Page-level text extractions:
* * *

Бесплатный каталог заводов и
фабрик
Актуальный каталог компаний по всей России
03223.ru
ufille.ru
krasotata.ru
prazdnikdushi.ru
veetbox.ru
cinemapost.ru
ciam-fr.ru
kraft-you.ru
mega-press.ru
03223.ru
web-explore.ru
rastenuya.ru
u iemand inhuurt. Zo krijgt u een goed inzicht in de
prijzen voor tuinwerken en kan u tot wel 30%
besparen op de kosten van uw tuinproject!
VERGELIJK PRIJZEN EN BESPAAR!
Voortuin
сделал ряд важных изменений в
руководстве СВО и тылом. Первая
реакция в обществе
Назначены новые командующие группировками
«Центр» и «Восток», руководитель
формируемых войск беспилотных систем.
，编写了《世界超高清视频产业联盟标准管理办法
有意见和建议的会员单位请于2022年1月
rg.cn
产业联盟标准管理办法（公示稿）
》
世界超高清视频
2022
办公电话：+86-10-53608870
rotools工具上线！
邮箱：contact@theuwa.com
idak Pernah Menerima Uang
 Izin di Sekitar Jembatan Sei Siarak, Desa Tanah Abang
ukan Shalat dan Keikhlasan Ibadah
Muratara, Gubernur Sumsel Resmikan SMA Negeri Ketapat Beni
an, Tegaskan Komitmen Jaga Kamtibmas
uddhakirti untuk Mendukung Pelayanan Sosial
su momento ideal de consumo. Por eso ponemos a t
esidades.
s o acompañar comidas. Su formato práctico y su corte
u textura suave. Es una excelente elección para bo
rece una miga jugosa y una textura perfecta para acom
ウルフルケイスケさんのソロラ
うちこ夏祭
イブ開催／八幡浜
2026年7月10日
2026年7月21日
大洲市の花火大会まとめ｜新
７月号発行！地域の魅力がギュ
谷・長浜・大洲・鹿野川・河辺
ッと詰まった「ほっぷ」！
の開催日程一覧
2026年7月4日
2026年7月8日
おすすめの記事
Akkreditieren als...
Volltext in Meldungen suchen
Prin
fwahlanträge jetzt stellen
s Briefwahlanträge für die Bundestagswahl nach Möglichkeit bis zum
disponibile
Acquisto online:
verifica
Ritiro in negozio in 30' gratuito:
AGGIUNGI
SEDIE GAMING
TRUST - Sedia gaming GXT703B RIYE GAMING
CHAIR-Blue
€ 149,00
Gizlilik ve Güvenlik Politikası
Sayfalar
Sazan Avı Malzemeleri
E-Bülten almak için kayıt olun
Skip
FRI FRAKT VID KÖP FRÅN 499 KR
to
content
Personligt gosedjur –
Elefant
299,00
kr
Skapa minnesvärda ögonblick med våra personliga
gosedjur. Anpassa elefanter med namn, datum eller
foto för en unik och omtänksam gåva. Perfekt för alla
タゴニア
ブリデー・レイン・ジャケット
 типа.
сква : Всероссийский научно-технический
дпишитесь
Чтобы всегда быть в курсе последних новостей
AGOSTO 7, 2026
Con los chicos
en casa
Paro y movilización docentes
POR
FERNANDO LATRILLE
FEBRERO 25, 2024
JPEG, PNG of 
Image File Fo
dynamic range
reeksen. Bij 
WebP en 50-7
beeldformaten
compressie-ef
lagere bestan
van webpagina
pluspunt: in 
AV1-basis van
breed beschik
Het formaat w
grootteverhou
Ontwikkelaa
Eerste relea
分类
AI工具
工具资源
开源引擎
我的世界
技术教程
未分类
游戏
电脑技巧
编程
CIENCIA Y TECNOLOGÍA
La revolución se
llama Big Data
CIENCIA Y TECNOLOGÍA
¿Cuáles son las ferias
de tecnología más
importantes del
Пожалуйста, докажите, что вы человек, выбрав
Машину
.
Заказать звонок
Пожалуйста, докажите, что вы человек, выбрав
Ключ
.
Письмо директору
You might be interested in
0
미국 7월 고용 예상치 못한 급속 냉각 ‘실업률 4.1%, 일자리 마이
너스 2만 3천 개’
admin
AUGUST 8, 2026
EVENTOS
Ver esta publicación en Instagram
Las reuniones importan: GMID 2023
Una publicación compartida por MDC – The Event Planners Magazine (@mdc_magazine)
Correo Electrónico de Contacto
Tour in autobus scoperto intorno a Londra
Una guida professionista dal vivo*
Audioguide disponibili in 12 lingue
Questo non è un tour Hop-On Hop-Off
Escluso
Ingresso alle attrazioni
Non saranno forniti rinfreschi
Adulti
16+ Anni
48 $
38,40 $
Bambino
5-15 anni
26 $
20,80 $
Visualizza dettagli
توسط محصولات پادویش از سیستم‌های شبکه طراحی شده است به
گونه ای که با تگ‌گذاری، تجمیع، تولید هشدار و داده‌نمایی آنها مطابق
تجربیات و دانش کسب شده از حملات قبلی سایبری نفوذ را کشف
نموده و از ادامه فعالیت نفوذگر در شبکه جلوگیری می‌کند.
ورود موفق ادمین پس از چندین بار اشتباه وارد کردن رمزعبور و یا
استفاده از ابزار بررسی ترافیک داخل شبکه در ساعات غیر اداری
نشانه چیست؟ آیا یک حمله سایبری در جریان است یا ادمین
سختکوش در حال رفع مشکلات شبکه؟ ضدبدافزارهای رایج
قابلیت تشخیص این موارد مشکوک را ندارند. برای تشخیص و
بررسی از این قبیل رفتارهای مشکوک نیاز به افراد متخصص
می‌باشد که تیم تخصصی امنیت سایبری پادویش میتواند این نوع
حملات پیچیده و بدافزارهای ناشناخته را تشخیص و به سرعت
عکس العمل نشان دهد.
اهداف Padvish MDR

* * *

The response must consist of all the data, reproduced without alteration.

SOLUTION TO THIS PROBLEM »
Бесплатный каталог заводов и
фабрик
Актуальный каталог компаний по всей России
03223.ru
ufille.ru
krasotata.ru
prazdnikdushi.ru
veetbox.ru
cinemapost.ru
ciam-fr.ru
kraft-you.ru
mega-press.ru
03223.ru
web-explore.ru
rastenuya.ru
u iemand inhuurt. Zo krijgt u een goed inzicht in de
prijzen voor tuinwerken en kan u tot wel 30%
besparen op de kosten van uw tuinproject!
VERGELIJK PRIJZEN EN BESPAAR!
Voortuin
сделал ряд важных изменений в
руководстве СВО и тылом. Первая
реакция в обществе
Назначены новые командующие группировками
«Центр» и «Восток», руководитель
формируемых войск беспилотных систем.
，编写了《世界超高清视频产业联盟标准管理办法
有意见和建议的会员单位请于2022年1月
rg.cn
产业联盟标准管理办法（公示稿）
》
世界超高清视频
2022
办公电话：+86-10-53608870
rotools工具上线！
邮箱：contact@theuwa.com
idak Pernah Menerima Uang
 Izin di Sekitar Jembatan Sei Siarak, Desa Tanah Abang
ukan Shalat dan Keikhlasan Ibadah
Muratara, Gubernur Sumsel Resmikan SMA Negeri Ketapat Beni
an, Tegaskan Komitmen Jaga Kamtibmas
uddhakirti untuk Mendukung Pelayanan Sosial
su momento ideal de consumo. Por eso ponemos a t
esidades.
s o acompañar comidas. Su formato práctico y su corte
u textura suave. Es una excelente elección para bo
rece una miga jugosa y una textura perfecta para acom
ウルフルケイスケさんのソロラ
うちこ夏祭
イブ開催／八幡浜
2026年7月10日
2026年7月21日
大洲市の花火大会まとめ｜新
７月号発行！地域の魅力がギュ
谷・長浜・大洲・鹿野川・河辺
ッと詰まった「ほっぷ」！
の開催日程一覧
2026年7月4日
2026年7月8日
おすすめの記事
Akkreditieren als...
Volltext in Meldungen suchen
Prin
fwahlanträge jetzt stellen
s Briefwahlanträge für die Bundestagswahl nach Möglichkeit bis zum
disponibile
Acquisto online:
verifica
Ritiro in negozio in 30' gratuito:
AGGIUNGI
SEDIE GAMING
TRUST - Sedia gaming GXT703B RIYE GAMING
CHAIR-Blue
€ 149,00
Gizlilik ve Güvenlik Politikası
Sayfalar
Sazan Avı Malzemeleri
E-Bülten almak için kayıt olun
Skip
FRI FRAKT VID KÖP FRÅN 499 KR
to
content
Personligt gosedjur –
Elefant
299,00
kr
Skapa minnesvärda ögonblick med våra personliga
gosedjur. Anpassa elefanter med namn, datum eller
foto för en unik och omtänksam gåva. Perfekt för alla
タゴニア
ブリデー・レイン・ジャケット
 типа.
сква : Всероссийский научно-технический
дпишитесь
Чтобы всегда быть в курсе последних новостей
AGOSTO 7, 2026
Con los chicos
en casa
Paro y movilización docentes
POR
FERNANDO LATRILLE
FEBRERO 25, 2024
JPEG, PNG of 
Image File Fo
dynamic range
reeksen. Bij 
WebP en 50-7
beeldformaten
compressie-ef
lagere bestan
van webpagina
pluspunt: in 
AV1-basis van
breed beschik
Het formaat w
grootteverhou
Ontwikkelaa
Eerste relea
分类
AI工具
工具资源
开源引擎
我的世界
技术教程
未分类
游戏
电脑技巧
编程
CIENCIA Y TECNOLOGÍA
La revolución se
llama Big Data
CIENCIA Y TECNOLOGÍA
¿Cuáles son las ferias
de tecnología más
importantes del
Пожалуйста, докажите, что вы человек, выбрав
Машину
.
Заказать звонок
Пожалуйста, докажите, что вы человек, выбрав
Ключ
.
Письмо директору
You might be interested in
0
미국 7월 고용 예상치 못한 급속 냉각 ‘실업률 4.1%, 일자리 마이
너스 2만 3천 개’
admin
AUGUST 8, 2026
EVENTOS
Ver esta publicación en Instagram
Las reuniones importan: GMID 2023
Una publicación compartida por MDC – The Event Planners Magazine (@mdc_magazine)
Correo Electrónico de Contacto
Tour in autobus scoperto intorno a Londra
Una guida professionista dal vivo*
Audioguide disponibili in 12 lingue
Questo non è un tour Hop-On Hop-Off
Escluso
Ingresso alle attrazioni
Non saranno forniti rinfreschi
Adulti
16+ Anni
48 $
38,40 $
Bambino
5-15 anni
26 $
20,80 $
Visualizza dettagli
توسط محصولات پادویش از سیستم‌های شبکه طراحی شده است به
گونه ای که با تگ‌گذاری، تجمیع، تولید هشدار و داده‌نمایی آنها مطابق
تجربیات و دانش کسب شده از حملات قبلی سایبری نفوذ را کشف
نموده و از ادامه فعالیت نفوذگر در شبکه جلوگیری می‌کند.
ورود موفق ادمین پس از چندین بار اشتباه وارد کردن رمزعبور و یا
استفاده از ابزار بررسی ترافیک داخل شبکه در ساعات غیر اداری
نشانه چیست؟ آیا یک حمله سایبری در جریان است یا ادمین
سختکوش در حال رفع مشکلات شبکه؟ ضدبدافزارهای رایج
قابلیت تشخیص این موارد مشکوک را ندارند. برای تشخیص و
بررسی از این قبیل رفتارهای مشکوک نیاز به افراد متخصص
می‌باشد که تیم تخصصی امنیت سایبری پادویش میتواند این نوع
حملات پیچیده و بدافزارهای ناشناخته را تشخیص و به سرعت
عکس العمل نشان دهد.
اهداف Padvish MDR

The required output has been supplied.